X-MEN: DEADLY GENESIS

"X-Men: Deadly Genesis" #1 "X-Men: Deadly Genesis" #1, Quesada Variant Cover

In addition to "The Books of Doom," Brubaker has another high-profile book coming out this November - "X-Men: Deadly Genesis." Like the Doom book, this is also a six issue miniseries. Trevor Hairsine will be providing the art for this story which the solicitation calls "a mysterious blend of horror and superheroics." Brubaker clarified this description.

"It's kind of a horror story, but it's mostly an X-Men story," said Brubaker. "However, the way that the story gets to them is through having these terrible memories pushed to the surface in all of them. It's like the worst thing that you ever did in your life and you walk into your room, and suddenly, you're reliving that moment for a second-- you know, weird little 'their worst fear' kind of things."

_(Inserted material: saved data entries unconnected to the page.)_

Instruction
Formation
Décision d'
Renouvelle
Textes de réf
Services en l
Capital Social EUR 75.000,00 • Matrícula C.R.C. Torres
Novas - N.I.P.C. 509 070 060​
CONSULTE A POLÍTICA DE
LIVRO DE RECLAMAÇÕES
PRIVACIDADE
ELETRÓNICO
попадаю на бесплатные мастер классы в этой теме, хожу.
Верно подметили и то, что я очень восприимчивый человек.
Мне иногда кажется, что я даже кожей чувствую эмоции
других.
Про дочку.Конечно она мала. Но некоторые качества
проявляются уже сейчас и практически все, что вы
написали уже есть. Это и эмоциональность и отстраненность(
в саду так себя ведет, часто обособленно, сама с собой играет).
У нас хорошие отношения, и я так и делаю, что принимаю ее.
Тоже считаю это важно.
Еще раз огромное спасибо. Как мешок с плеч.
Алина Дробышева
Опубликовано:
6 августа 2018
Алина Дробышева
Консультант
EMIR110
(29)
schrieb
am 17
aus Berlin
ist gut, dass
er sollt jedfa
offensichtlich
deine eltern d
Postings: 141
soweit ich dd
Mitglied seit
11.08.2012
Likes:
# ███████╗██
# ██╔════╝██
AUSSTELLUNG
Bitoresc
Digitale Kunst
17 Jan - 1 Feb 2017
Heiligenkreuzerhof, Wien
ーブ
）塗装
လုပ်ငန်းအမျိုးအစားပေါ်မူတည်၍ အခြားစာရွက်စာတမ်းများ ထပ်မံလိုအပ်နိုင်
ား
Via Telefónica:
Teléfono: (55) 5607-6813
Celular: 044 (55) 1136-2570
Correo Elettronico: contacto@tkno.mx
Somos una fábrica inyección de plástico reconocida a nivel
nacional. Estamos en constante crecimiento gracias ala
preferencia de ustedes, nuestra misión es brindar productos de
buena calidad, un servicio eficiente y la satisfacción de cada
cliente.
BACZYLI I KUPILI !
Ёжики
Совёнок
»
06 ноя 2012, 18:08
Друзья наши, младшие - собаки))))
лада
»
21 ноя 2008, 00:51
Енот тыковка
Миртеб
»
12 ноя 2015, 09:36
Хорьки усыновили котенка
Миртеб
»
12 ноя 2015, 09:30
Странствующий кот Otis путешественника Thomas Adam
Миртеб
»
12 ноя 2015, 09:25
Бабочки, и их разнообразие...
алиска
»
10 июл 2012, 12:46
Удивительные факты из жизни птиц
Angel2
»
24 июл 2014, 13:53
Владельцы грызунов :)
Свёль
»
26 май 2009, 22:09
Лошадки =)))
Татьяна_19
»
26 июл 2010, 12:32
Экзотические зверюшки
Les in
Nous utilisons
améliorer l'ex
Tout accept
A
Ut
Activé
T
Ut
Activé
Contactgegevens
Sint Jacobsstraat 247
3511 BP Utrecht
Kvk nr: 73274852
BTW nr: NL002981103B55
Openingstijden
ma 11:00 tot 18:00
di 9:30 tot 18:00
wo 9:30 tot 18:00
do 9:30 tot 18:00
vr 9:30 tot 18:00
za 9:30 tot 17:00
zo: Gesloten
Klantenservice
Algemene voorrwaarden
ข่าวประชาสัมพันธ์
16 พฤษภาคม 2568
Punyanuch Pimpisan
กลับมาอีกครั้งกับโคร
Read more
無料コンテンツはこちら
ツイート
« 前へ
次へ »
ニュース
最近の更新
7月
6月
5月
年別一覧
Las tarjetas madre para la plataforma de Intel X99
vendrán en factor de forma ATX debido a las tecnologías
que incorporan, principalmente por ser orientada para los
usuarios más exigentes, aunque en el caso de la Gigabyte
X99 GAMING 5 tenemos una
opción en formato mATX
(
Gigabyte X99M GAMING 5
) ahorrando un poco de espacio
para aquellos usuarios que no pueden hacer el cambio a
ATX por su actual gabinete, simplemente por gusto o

Since the story is about a secret from the past, one may wonder what time period is used as the miniseries' setting. Brubaker explained, "It's kind of complicated-- part of it is told back in the time period of 'Giant Sized X-Men' #1, but most of it's modern. Most of it is stuff happening over the course of a couple of weeks now, but has ties back to this thing that happened that most of the X-Men didn't know about (and the few that did kept their mouths shut about it all these years)."

"X-Men: Deadly Genesis" #2

Writing the X-Men is a dream come true for many writers. With a convoluted origin and a cast of hundreds though, this dream can quickly become a nightmare. Thankfully, this was not the case for Brubaker, who has had experience writing a team book on Wildstorm's "The Authority." However, the writer did note some differences between telling tales for the two groups.

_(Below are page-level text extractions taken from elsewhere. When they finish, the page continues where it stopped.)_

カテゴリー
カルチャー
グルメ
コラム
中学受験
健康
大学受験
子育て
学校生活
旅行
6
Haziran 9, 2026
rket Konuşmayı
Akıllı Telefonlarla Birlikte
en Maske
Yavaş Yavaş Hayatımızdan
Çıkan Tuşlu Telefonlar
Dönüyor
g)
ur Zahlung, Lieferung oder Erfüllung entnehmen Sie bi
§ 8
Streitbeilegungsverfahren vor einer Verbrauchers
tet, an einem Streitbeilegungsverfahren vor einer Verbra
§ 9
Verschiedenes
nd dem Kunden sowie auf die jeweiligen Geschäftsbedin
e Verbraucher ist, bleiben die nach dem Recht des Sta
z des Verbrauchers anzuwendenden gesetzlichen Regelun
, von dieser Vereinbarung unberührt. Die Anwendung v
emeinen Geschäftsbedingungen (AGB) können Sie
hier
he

"With the Authority, you kind of have to use every single one of them in every issue to some degree. If not, then it has to be very deliberate that you're not. With the X-Men, they're set up in a way that you don't actually have to use any of them that you don't want to use, because there's so many of them, for one thing. I found it's more like writing a book about a huge cast of characters, and whatever ones you need to be in a certain scene you just throw in there.

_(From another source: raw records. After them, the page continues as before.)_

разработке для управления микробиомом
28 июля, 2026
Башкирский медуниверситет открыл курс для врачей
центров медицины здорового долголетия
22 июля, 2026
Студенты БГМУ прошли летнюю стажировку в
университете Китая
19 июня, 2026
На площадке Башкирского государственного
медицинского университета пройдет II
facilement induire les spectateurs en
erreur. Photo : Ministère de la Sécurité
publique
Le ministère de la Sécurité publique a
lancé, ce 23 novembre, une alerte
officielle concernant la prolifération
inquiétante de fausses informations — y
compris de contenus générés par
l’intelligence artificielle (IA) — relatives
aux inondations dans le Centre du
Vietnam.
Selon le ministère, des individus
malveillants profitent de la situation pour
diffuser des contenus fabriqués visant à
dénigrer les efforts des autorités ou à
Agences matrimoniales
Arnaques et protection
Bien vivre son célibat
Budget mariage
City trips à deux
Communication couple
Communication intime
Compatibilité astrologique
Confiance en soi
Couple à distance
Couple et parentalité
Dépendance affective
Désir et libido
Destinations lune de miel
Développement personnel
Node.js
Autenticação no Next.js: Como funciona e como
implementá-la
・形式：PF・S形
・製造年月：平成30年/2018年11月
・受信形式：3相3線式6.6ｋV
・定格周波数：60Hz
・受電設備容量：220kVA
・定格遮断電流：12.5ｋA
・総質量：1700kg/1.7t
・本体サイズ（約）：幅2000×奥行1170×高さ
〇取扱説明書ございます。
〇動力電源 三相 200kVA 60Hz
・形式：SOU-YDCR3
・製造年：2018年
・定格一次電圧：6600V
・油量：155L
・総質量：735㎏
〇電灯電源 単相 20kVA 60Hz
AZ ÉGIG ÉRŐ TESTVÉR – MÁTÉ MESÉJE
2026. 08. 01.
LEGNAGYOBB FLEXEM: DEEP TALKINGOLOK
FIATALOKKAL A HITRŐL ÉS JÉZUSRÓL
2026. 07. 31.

"It was probably a little bit easier than I thought it would be," continued Brubaker. "I had been an X-Men fan as a kid to some degree, but I wasn't a hardcore X-Men fan like a lot of people were. I think that was because I thought the plotlines would go on and on and on. But I went back and I was rereading some of the Essential X-Men and I realized, as a kid, I always thought the John Byrne stuff was so much better than the Dave Cockrum stuff, but the early Cockrum stuff - like the first twelve-fourteen issues of 'Uncanny X-Men'-- that stuff was great. The Byrne stuff is still really good, but the Cockrum stuff was so great.

Issue #1, Page 5

"Rereading the old ones and then working on it, I was eight pages in and I was writing a scene with Nightcrawler and Colossus and I was like, the idea of the X-Men is really cool. You know, writing these characters is actually fun, because there's so many of them that if you know the basic way they all deal with each other, the dialogue really just writes itself. The characters, at least the ones I'm using in this, are so well-realized that it's easy to write them."

This past summer, the mutants of the Marvel world have been kept particularly busy in the company-wide "House of M" crossover. When asked if this miniseries will tie in to the mega-event, Brubaker replied, "It comes after 'House of M.' After 'House of M,' lots of things are different for the mutant universe of Marvel. We really just have to deal with that new status quo, more than anything. There is one sort of big element from the end of 'House of M' that we're following up on more than any other book-- one big mystery from the end of 'House of M' that gets resolved in this.

Issue #1, Page 9

"So if you read 'House of M,' you have to read this," the writer said with a wry smile.

To encourage readers to try this miniseries, Brubaker went so far as to add:

"If you like the X-Men, you should read this.

"If you like superheroes, you should read this.

"If you like comic books, you should read this.

"And if you just like good things, well, this is for you, then."

I guess I know what I'm reading this November.